Russia's central bank lowered its key interest rate in line with most economist forecasts, as stabilizing inflation clears the path to boosting an economy buckling under low oil prices and sanctions over Ukraine.

The one-week auction rate was cut by one percentage point to 14 per cent, the central bank said in a statement on its website Friday. Seventeen of 32 economists in a Bloomberg survey predicted the move, with nine seeing no change and five forecasting a bigger reduction. Another analyst predicted a half-point cut. Policy makers will hold a news conference later in the day.

The Bank of Russia is slowing the pace of decreases after a surprise 2 percentage-point cut at its previous meeting in January as oil prices slipped and inflation in February soared to the fastest since 2002. Even with price growth more than fourfold its mid-term target, the regulator is answering calls from business to unwind December's emergency increase to 17 per cent to buoy an economy entering its first recession in six years.

"The current monetary policy and low economic activity will be conducive to the slowing of annual consumer price growth," the central bank said in the statement. "As inflation risks abate, the Bank of Russia will be ready to continue cutting the key rate."

Inflation has more than doubled from the start of last year following a 46 per cent drop in the ruble in 2014. The Russian currency traded 0.3 per cent weaker at 61.3520 to the dollar at 1:37 p.m. in Moscow.

The ruble's collapse and Russia's bans on food imports in retaliation for U.S. and European sanctions over the conflict in Ukraine helped stoke inflation in February to 16.7 per cent from a year earlier, compared with 15 per cent in January. Even so, it's started slowing on a weekly basis.

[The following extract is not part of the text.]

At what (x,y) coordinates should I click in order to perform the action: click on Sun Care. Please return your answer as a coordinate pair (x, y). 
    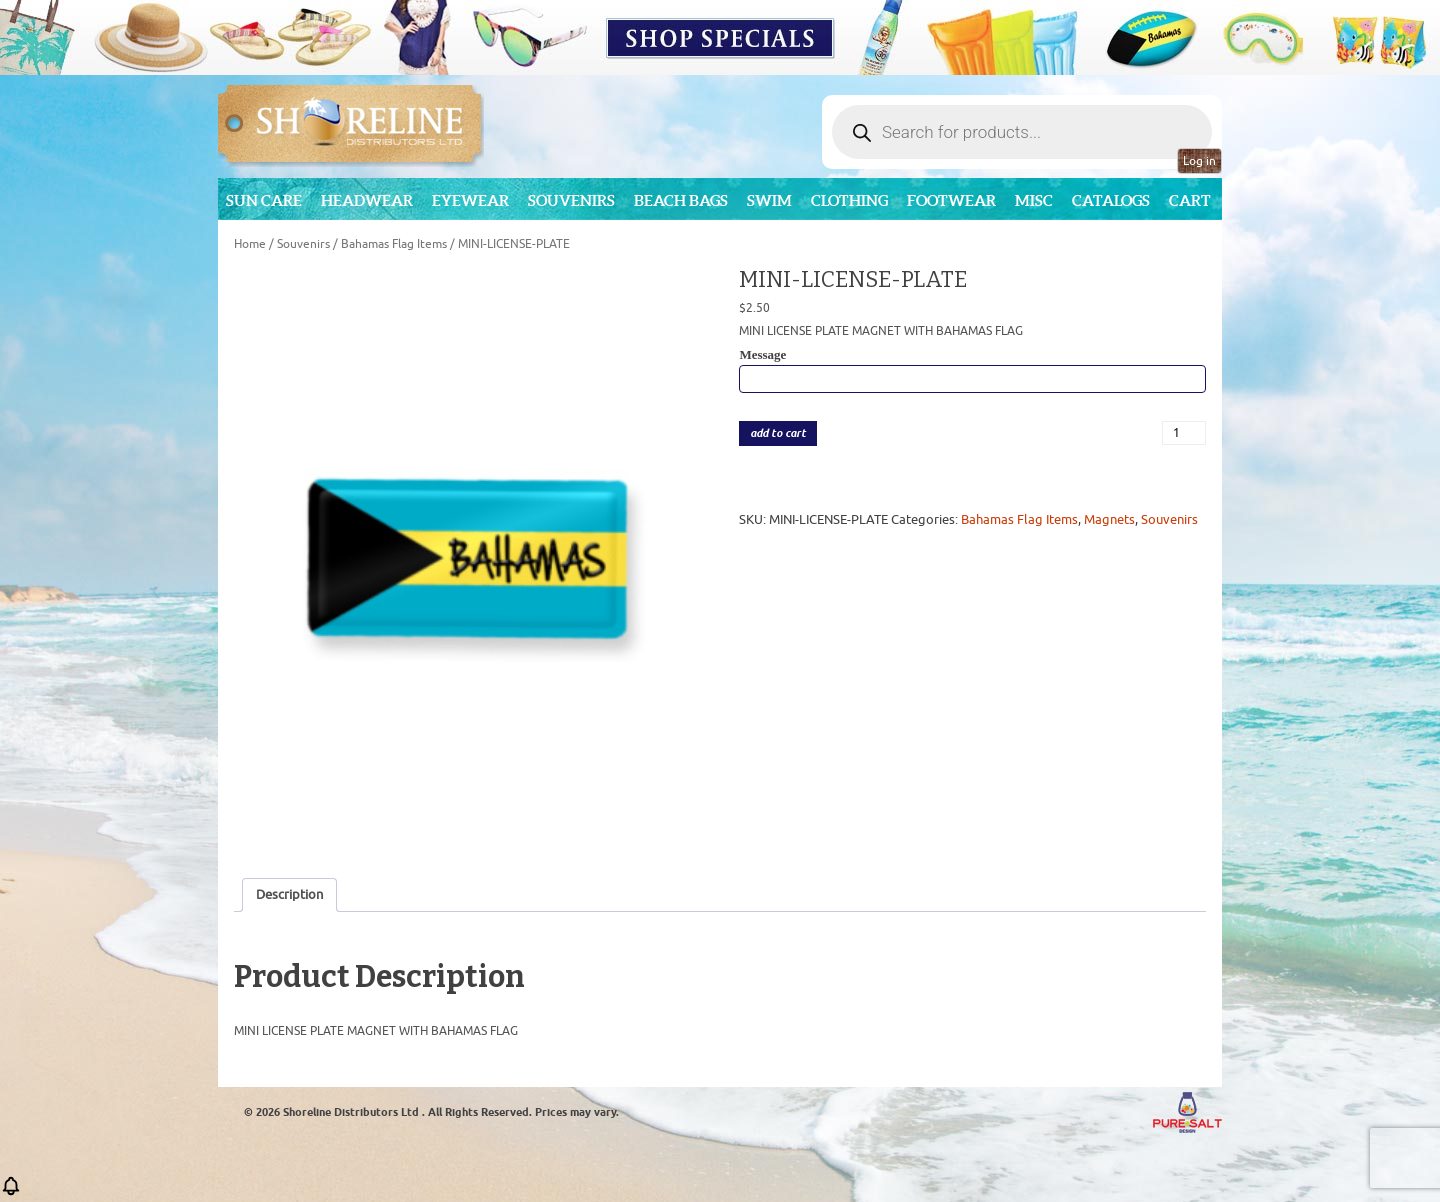
    Looking at the image, I should click on (264, 200).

Price increases in the weeks ended March 2 and March 10 fell to four-month lows of 0.2 per cent.

Higher inflation readings are the result of past factors and the Bank of Russia estimates price growth will decelerate amid economic contraction and shrinking consumer demand, Governor Elvira Nabiullina said in an interview with Bloomberg Television Feb. 9. Price growth may peak at 17 per cent to 17.5 per cent, according to the Economy Ministry.

"There is no reason for the central bank to focus on current inflation, which will continue to accelerate for some time," said Dmitry Polevoy, the chief economist for Russia and the Commonwealth of Independent States at ING Groep NV in Moscow, who correctly predicted a rate cut to to 14 per cent. "Its policy is traditionally based on inflation expectations."

Pushing ahead with the rate-cut cycle will enable policy makers to focus more on jumpstarting the economy and pulling loan growth from four-year lows. Some banks in Russia have been blocked from global debt markets by sanctions that are hobbling consumer spending and choking investments.

Gross domestic product contracted 1.5 per cent in January from a year earlier, according to a preliminary estimate by the Economy Ministry. GDP may shrink 3 per cent this year after 0.6 per cent growth in 2014, according to the government's official forecast.

"While inflation is yet to peak, the unexpected 200 basis– point cut in January indicated that the central bank is determined to ease the burden on the economy as soon as possible to reduce the risk of severe recession," said Piotr Matys, a London-based foreign-exchange strategist at Rabobank International who correctly predicted the 100 basis-point rate cut.